I am one of two faculty members on the steering committee for the partnership between BOMUS and SCSU. Dean Hegedus also named me as coordinator of faculty innovation. This role is still being developed. At this point, I have met with SCSU faculty who are interested in creating initiatives with BOMUS. Nearly 50 faculty and staff members have expressed interest, and their ideas range from working with BOMUS students to create comic books to teaching swim lessons to BOMUS students at the SCSU pool. I have also shared these ideas with the steering committee to determine feasibility. We are in the process of developing a standardized proposal through which faculty can pitch their ideas for partnering. I am also the go-to person when BOMUS wants volunteers from SCSU for projects. I recruited students, faculty, and staff to read to all BOMUS classes for World Read Aloud Day. I am also coordinating a self-study of our practices as a steering committee. This work was accepted for presentation at the New England Educational Research Organization.
How did you get involved in this initiative?
I have been involved with the relationship between SCSU and New Haven Public Schools in various ways since I arrived at Southern. I had been really involved with a partnership between the University of Nevada, Las Vegas (UNLV) and the local school district when I was a doctoral student at UNLV. I found that work to be an essential part of being an education professor, so I wanted to continue doing similar work at SCSU. I've been fortunate to work with deans who also value university/school partnerships. My initial work with BOMUS was when they were at their previous site. I started teaching one of my courses at the school, which was a great way to build relationship with the school administrators and teachers.

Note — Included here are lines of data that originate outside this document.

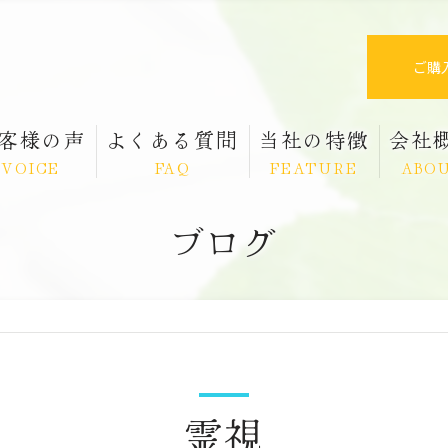
ご購
客様の声
よくある質問
当社の特徴
会社
VOICE
FAQ
FEATURE
ABO
ブログ
スピリチュアル
除霊
霊視
パワーストーン
霊視
祈祷塩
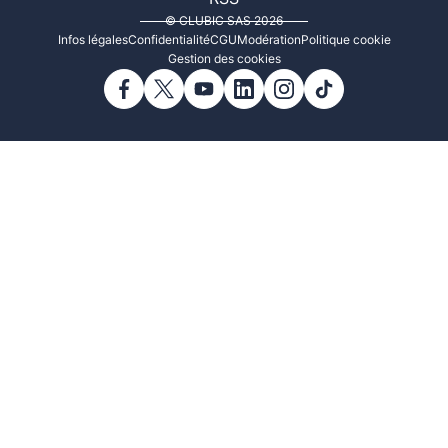
© CLUBIC SAS 2026
Infos légales
Confidentialité
CGU
Modération
Politique cookie
Gestion des cookies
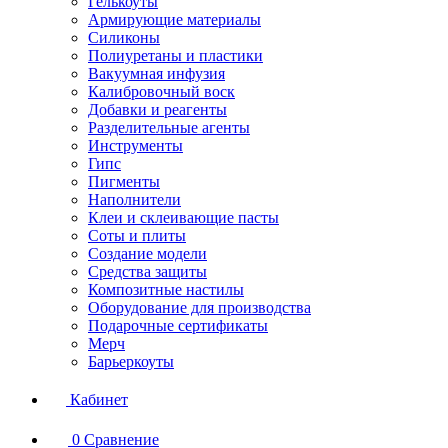
Гелькоуты
Армирующие материалы
Силиконы
Полиуретаны и пластики
Вакуумная инфузия
Калибровочный воск
Добавки и реагенты
Разделительные агенты
Инструменты
Гипс
Пигменты
Наполнители
Клеи и склеивающие пасты
Соты и плиты
Создание модели
Средства защиты
Композитные настилы
Оборудование для производства
Подарочные сертификаты
Мерч
Барьеркоуты
Кабинет
0
Сравнение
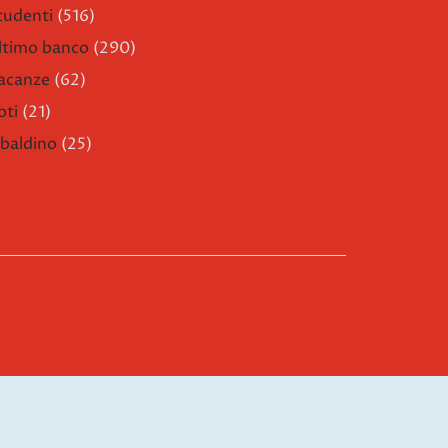
tudenti
(516)
ltimo banco
(290)
acanze
(62)
oti
(21)
ibaldino
(25)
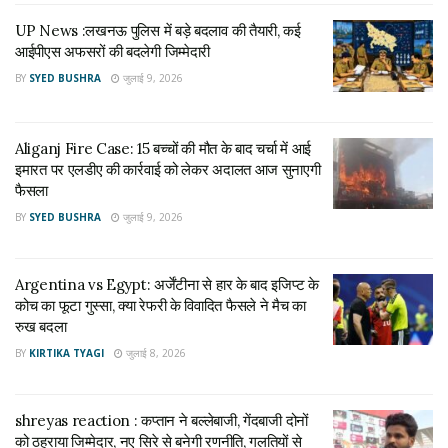
UP News :लखनऊ पुलिस में बड़े बदलाव की तैयारी, कई
लंबी चली कानूनी लड़ाई
आईपीएस अफसरों की बदलेगी जिम्मेदारी
इस मामले की सुनवाई कई वर्षों तक चलती रही। मुकदमा दर्ज होने से लेकर
BY
SYED BUSHRA
जुलाई 9, 2026
अंतिम फैसले तक करीब 34 साल बीत गए। इस दौरान कई गवाह, दस्तावेज
और सबूत अदालत के सामने पेश किए गए। लंबी न्यायिक प्रक्रिया के बाद
Aliganj Fire Case: 15 बच्चों की मौत के बाद चर्चा में आई
अदालत ने अपना फैसला सुनाया।
इमारत पर एलडीए की कार्रवाई को लेकर अदालत आज सुनाएगी
फैसला
चार आरोपी दुनिया छोड़ चुके
BY
SYED BUSHRA
जुलाई 9, 2026
समय के साथ इस मामले के अधिकांश आरोपी अब जीवित नहीं रहे। जिन पांच
लोगों पर केस दर्ज हुआ था, उनमें से चार की मौत हो चुकी है। अब केवल दीप
Argentina vs Egypt: अर्जेंटीना से हार के बाद इजिप्ट के
राय ही जीवित बचे थे, जिन पर अदालत ने फैसला सुनाया।
कोच का फूटा गुस्सा, क्या रेफरी के विवादित फैसले ने मैच का
रुख बदला
अदालत ने माना दोषी
BY
KIRTIKA TYAGI
जुलाई 8, 2026
अपर जिला एवं सत्र न्यायाधीश मनोज कुमार तिवारी की अदालत ने मामले की
सुनवाई पूरी करने के बाद दीप राय को दोषी करार दिया। अदालत ने उन्हें
shreyas reaction : कप्तान ने बल्लेबाजी, गेंदबाजी दोनों
भारतीय दंड संहिता की धारा 147, 148, 307 और आर्म्स एक्ट की धारा
को ठहराया जिम्मेदार, नए सिरे से बनेगी रणनीति, गलतियों से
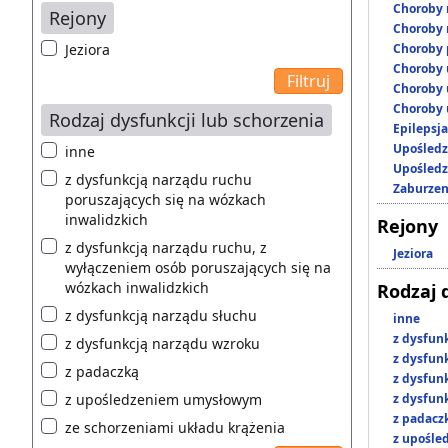
Choroby 
Rejony
Choroby 
Jeziora
Choroby 
Choroby 
Choroby 
Choroby 
Rodzaj dysfunkcji lub schorzenia
Epilepsja
Upośledz
inne
Upośledz
z dysfunkcją narządu ruchu
Zaburzen
poruszających się na wózkach
inwalidzkich
Rejony
z dysfunkcją narządu ruchu, z
Jeziora
wyłączeniem osób poruszających się na
wózkach inwalidzkich
Rodzaj 
z dysfunkcją narządu słuchu
inne
z dysfun
z dysfunkcją narządu wzroku
z dysfun
z padaczką
z dysfun
z upośledzeniem umysłowym
z dysfun
z padacz
ze schorzeniami układu krążenia
z upośl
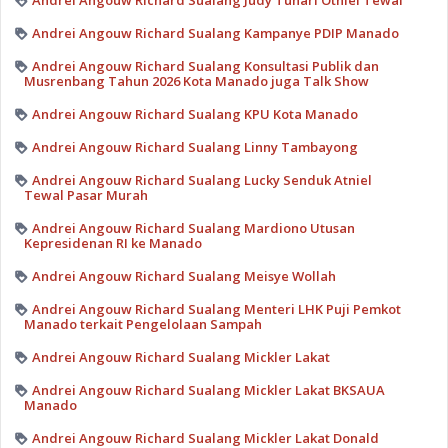
Andrei Angouw Richard Sualang Judy Tunari Otniel Tewal
Andrei Angouw Richard Sualang Kampanye PDIP Manado
Andrei Angouw Richard Sualang Konsultasi Publik dan
Musrenbang Tahun 2026 Kota Manado juga Talk Show
Andrei Angouw Richard Sualang KPU Kota Manado
Andrei Angouw Richard Sualang Linny Tambayong
Andrei Angouw Richard Sualang Lucky Senduk Atniel
Tewal Pasar Murah
Andrei Angouw Richard Sualang Mardiono Utusan
Kepresidenan RI ke Manado
Andrei Angouw Richard Sualang Meisye Wollah
Andrei Angouw Richard Sualang Menteri LHK Puji Pemkot
Manado terkait Pengelolaan Sampah
Andrei Angouw Richard Sualang Mickler Lakat
Andrei Angouw Richard Sualang Mickler Lakat BKSAUA
Manado
Andrei Angouw Richard Sualang Mickler Lakat Donald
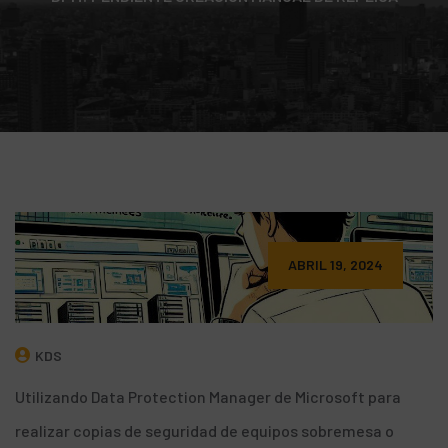
ABRIL 19, 2024
KDS
Utilizando
Data Protection Manager
de Microsoft para
realizar copias de seguridad de equipos sobremesa o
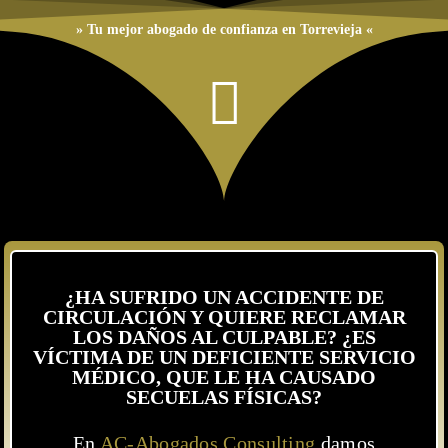
» Tu mejor abogado de confianza en Torrevieja «
¿HA SUFRIDO UN ACCIDENTE DE
CIRCULACIÓN Y QUIERE RECLAMAR
LOS DAÑOS AL CULPABLE? ¿ES
VÍCTIMA DE UN DEFICIENTE SERVICIO
MÉDICO, QUE LE HA CAUSADO
SECUELAS FÍSICAS?
En
AC-Abogados Consulting
damos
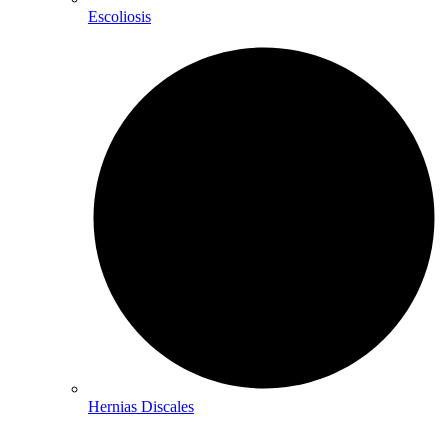
Escoliosis
Hernias Discales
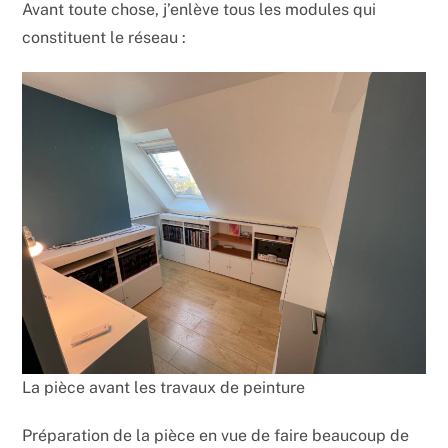
Avant toute chose, j’enlève tous les modules qui
constituent le réseau :
La pièce avant les travaux de peinture
Préparation de la pièce en vue de faire beaucoup de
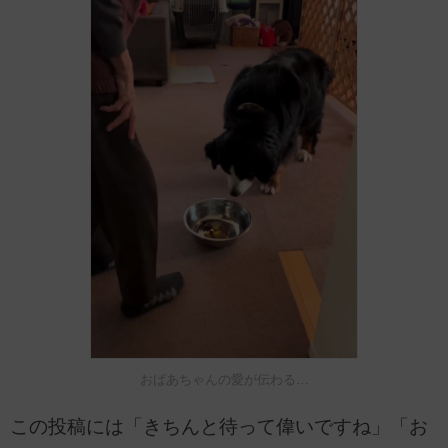
おばあちゃんの愛が伝わる…
この投稿には「きちんと待って偉いですね」「お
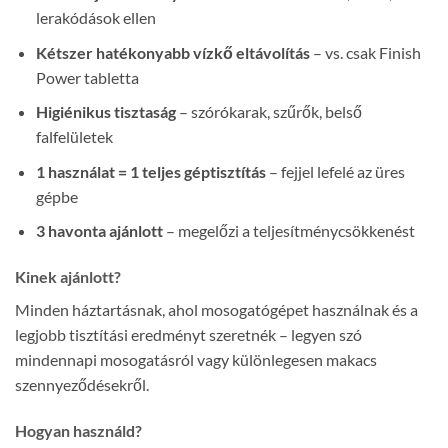
lerakódások ellen
Kétszer hatékonyabb vízkő eltávolítás
– vs. csak Finish
Power tabletta
Higiénikus tisztaság
– szórókarak, szűrők, belső
falfelületek
1 használat = 1 teljes géptisztítás
– fejjel lefelé az üres
gépbe
3 havonta ajánlott
– megelőzi a teljesítménycsökkenést
Kinek ajánlott?
Minden háztartásnak, ahol mosogatógépet használnak és a
legjobb tisztítási eredményt szeretnék – legyen szó
mindennapi mosogatásról vagy különlegesen makacs
szennyeződésekről.
Hogyan használd?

What’s the mission of the Barack Obama Magnet University School and the College of Education’s role in it?
BOMUS is an interdistrict magnet school with a STEM and communication focus. A strong part of their professional identity is also teacher preparation. The role of COE is to support the innovative practices that are happening at BOMUS.
What do you envision going forward?
We look forward to continuing our partnership with BOMUS when the school is back in the building. The steering committee will continue our self-study as a way to shape our partnership.
Associate Professor Reaches Out to International Population During Pandemic
Dr. Yavuz, founding director of the SCSU International Youth Leadership Academy (IYLA), has been supporting immigrants, refugees, and international students academically during the pandemic. Particularly, Dr. Yavuz is providing international students and their families with virtual support, educational resources, counseling strategies, skills, and a safe environment for learning. In addition, Dr. Yavuz’s new research project, “Exploring Professional Development Needs of School Administrators,” was approved on Tuesday, April 14, 2020 by The Institutional Review Board. This research study is designed to help the K-12 schools develop comprehensive and evidence-based professional development programs to improve student outcomes.
Dr. Yavuz's Research Projects:
Dr. Olcay Yavuz’s research proposal entitled “Building a State-wide Effort to Reduce Inequality for Underprivileged Youth in High Poverty Urban Schools” has been selected to receive funding under the FY20 Proposal Incentive Program (PIP). The purpose of this study is to examine the impacts of the Comprehensive School Counseling Program (CSCP) on the academic success, social-emotional development, college and career readiness of underprivileged youth in the state of Connecticut.
Further, Dr. Yavuz’s faculty development grant “Building a University-wide Infrastructure to Support Faculty to Develop Hybrid/Online College Courses” has been approved and funded during spring 2020. As a part of this grant, Dr. Yavuz and his grant team collaborated with SCSU Office of Faculty Development and the Office of Online Learning to organize the first “Online Teaching Academy” and supported over 200 SCSU faculty to develop online and hybrid courses.